Engineers spend a significant amount of time troubleshooting systems. Over time, Expedia’s reliability engineering group has documented troubleshooting steps in the company’s internal reliability hub. A logical step was to implement guides relying on metric data as workflows in STAR.

Our first addition was the process our engineers normally follow for troubleshooting container restarts in our Kubernetes-based compute platform. An indicative analysis result is available at <https://gist.github.com/nikos912000/1e489021b406f682d70c14f3ebbad917>.

### Performance optimization

This is a recent use case that we are still evaluating. An Expedia service faced an issue where the JVM memory heap usage would suddenly spike. Such occurrences can be problematic; while container restarts can temporarily mitigate them, they expose long-standing issues that may lead to incidents.

Running STAR for this service provided a valuable analysis which was then reviewed and taken forward by the owners of the service.
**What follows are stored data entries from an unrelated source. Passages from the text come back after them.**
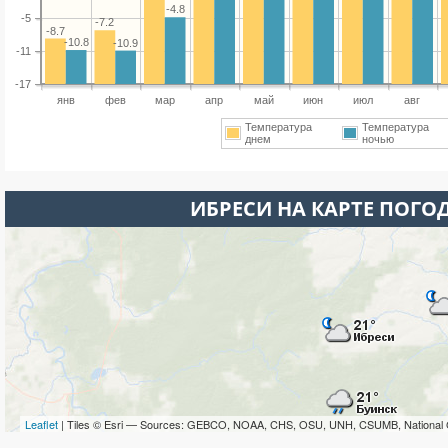
-4.8
-5
-7.2
-8.7
-10.8
-10.9
-11
-17
янв
фев
мар
апр
май
июн
июл
авг
Температура
Температура
днем
ночью
ИБРЕСИ НА КАРТЕ ПОГО
Leaflet
| Tiles © Esri — Sources: GEBCO, NOAA, CHS, OSU, UNH, CSUMB, National 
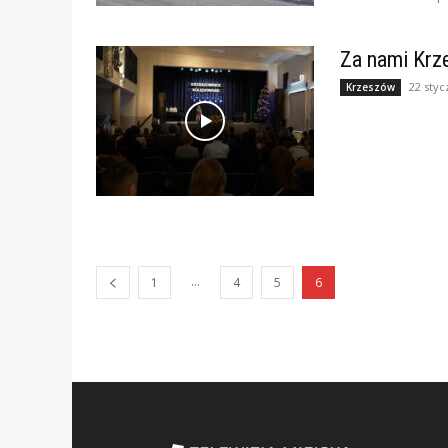
Za nami Krz
22 styc
Krzeszów
...
1
4
5
6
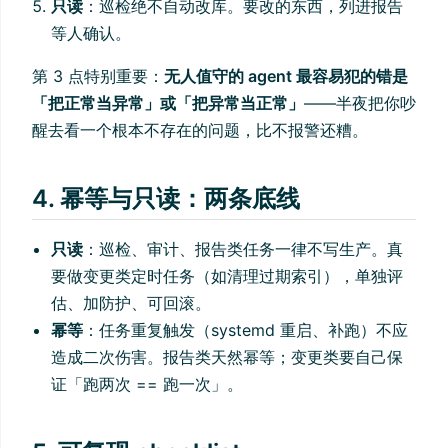
只读
：巡检绝不自动改库。要改的东西，列进报告
等人确认。
第 3 点特别重要：
无人值守的 agent 最容易犯的错是
「把正常当异常」或「把异常当正常」
——半夜把你吵
醒去看一个根本不存在的问题，比不报警还糟。
4. 幂等与只读：两条底线
只读
：巡检、审计、报告类任务一律不写生产。真
要做变更类定时任务（如清理过期索引），单独评
估、加防护、可回滚。
幂等
：任务重复触发（systemd 重启、补跑）不应
造成二次伤害。报告类天然幂等；变更类要自己保
证「跑两次 == 跑一次」。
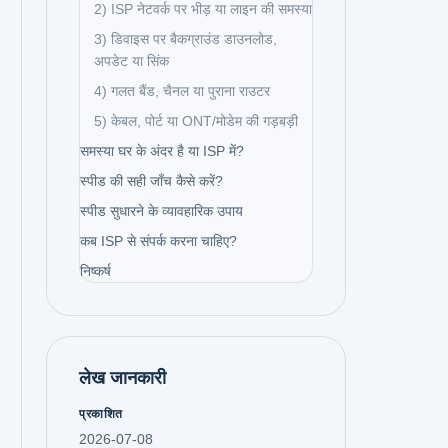
2) ISP नेटवर्क पर भीड़ या लाइन की समस्या
3) डिवाइस पर बैकग्राउंड डाउनलोड,
अपडेट या सिंक
4) गलत बैंड, चैनल या पुराना राउटर
5) केबल, पोर्ट या ONT/मोडेम की गड़बड़ी
समस्या घर के अंदर है या ISP में?
स्पीड की सही जाँच कैसे करें?
स्पीड सुधारने के व्यावहारिक उपाय
कब ISP से संपर्क करना चाहिए?
निष्कर्ष
लेख जानकारी
प्रकाशित
2026-07-08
### Failure injection recommendation and analysis

Another idea involves recommending failures to inject and analyzing the impact of injected failures utilizing Expedia’s [chaos engineering platform](/expedia-group-tech/chaos-engineering-at-expedia-group-e51a0288ee2). When we developed this platform, we lacked a mechanism for the automatic evaluation of experimental results. STAR could serve as a complementary tool to this platform.

## Evaluation

We are still in the early stages of evaluating the system. Given the complexity of this domain, we mostly rely on qualitative human assessment which includes subject matter experts (SMEs) and users. We also use [Langfuse](https://langfuse.com/docs) for prompt management, evaluation, and tracing. The results so far have been promising.

## Next steps

As we iterate through this early prototype, our emphasis is on identifying high-leverage use cases, improving testing and evaluation, and adapting to this rapidly evolving field. As it was mentioned earlier, this is still a static system rather than a sophisticated multi-agent architecture, lacking core elements of context engineering. It may benefit from tool use through MCP servers and from additional context such as service documentation, metadata, or the dependency graph of the targeted service. In the future we could also expose a conversational interface.